*** Records shown ***
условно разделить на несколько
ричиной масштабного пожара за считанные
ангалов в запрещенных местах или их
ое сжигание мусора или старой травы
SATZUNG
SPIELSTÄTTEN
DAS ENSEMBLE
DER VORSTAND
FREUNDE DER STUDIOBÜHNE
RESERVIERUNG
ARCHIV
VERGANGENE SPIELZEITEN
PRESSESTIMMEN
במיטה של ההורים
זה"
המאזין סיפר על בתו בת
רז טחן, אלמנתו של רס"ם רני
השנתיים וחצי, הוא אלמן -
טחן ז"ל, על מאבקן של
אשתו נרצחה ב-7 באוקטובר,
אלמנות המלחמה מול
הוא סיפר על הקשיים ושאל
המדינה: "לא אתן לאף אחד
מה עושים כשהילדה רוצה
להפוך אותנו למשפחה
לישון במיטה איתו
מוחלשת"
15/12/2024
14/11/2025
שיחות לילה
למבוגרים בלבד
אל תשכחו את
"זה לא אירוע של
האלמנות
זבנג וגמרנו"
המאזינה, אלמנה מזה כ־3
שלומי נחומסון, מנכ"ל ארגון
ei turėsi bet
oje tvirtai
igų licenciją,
*** End of Records shown ***
*** Records shown ***
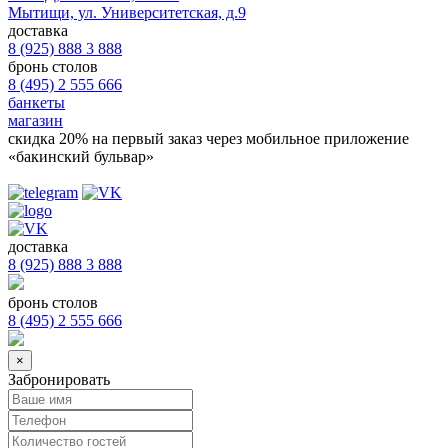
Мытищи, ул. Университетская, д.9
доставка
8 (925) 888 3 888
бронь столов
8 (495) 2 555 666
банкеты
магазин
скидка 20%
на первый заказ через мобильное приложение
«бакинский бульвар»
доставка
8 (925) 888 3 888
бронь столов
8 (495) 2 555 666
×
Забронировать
*** End of Records shown ***
Task brief: Wherever the word "סיפר" turns up in the records above, copy the line that holds it.

Solution for this task:
המאזין סיפר על בתו בת
הוא סיפר על הקשיים ושאל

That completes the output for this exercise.